# Thread: Pigeon Hole Principle Question

1. ## Pigeon Hole Principle Question

A penny collection contains twelve 1976 pennies, seven 1968 pennies and eleven 1971 pennies. If you are to pick some pennies without looking at the dates, what is the least number that you must pick to be sure of getting at least five pennies from the same year?

My working:
I tried the generalized principle: N(X)>k.N(Y) where N(X) defines the number of pennies. So it should be 30>6.5 --> But the solution says 13. Am i applying the principle wrongly?

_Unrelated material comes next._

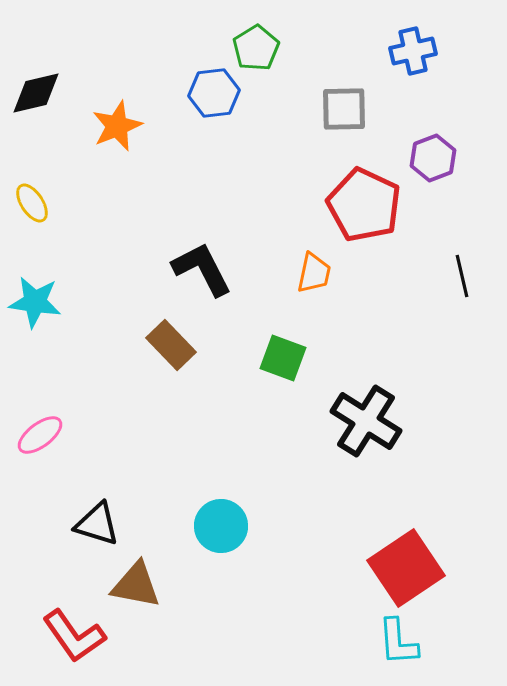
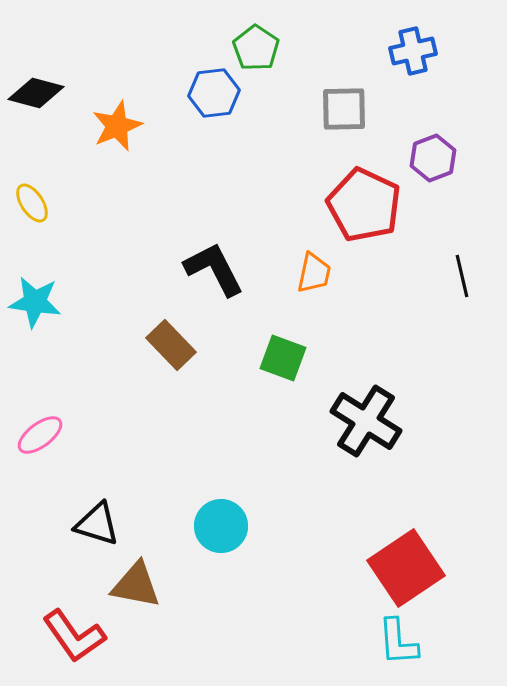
green pentagon: rotated 6 degrees counterclockwise
black diamond: rotated 28 degrees clockwise
black L-shape: moved 12 px right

2. Originally Posted by shaoen01
A penny collection contains twelve 1976 pennies, seven 1968 pennies and eleven 1971 pennies. If you are to pick some pennies without looking at the dates, what is the least number that you must pick to be sure of getting at least five pennies from the same year?

My working:
I tried the generalized principle: N(X)>k.N(Y) where N(X) defines the number of pennies. So it should be 30>6.5 --> But the solution says 13. Am i applying the principle wrongly?
All together you have $\displaystyle 12+7+11=30$ pennies. These are your pigeons. The holes are the three possible dates. Pigeonhole principle says that if you place $\displaystyle k$ (where $\displaystyle k\leq 30$) coins into those $\displaystyle 3$ hole you will get that $\displaystyle [ k/3 ]$ end up in the same hole (here $\displaystyle [ \ \ ]$ is the ceiling function). Let us see. If $\displaystyle k=12$ then we get $\displaystyle [12/3] = [4] = 4$. Which is not sufficient, but if $\displaystyle k=13$ then we get $\displaystyle [13/3] = [4+1/3]=5$. This is what we want.

3. Thanks for the reply and explanation.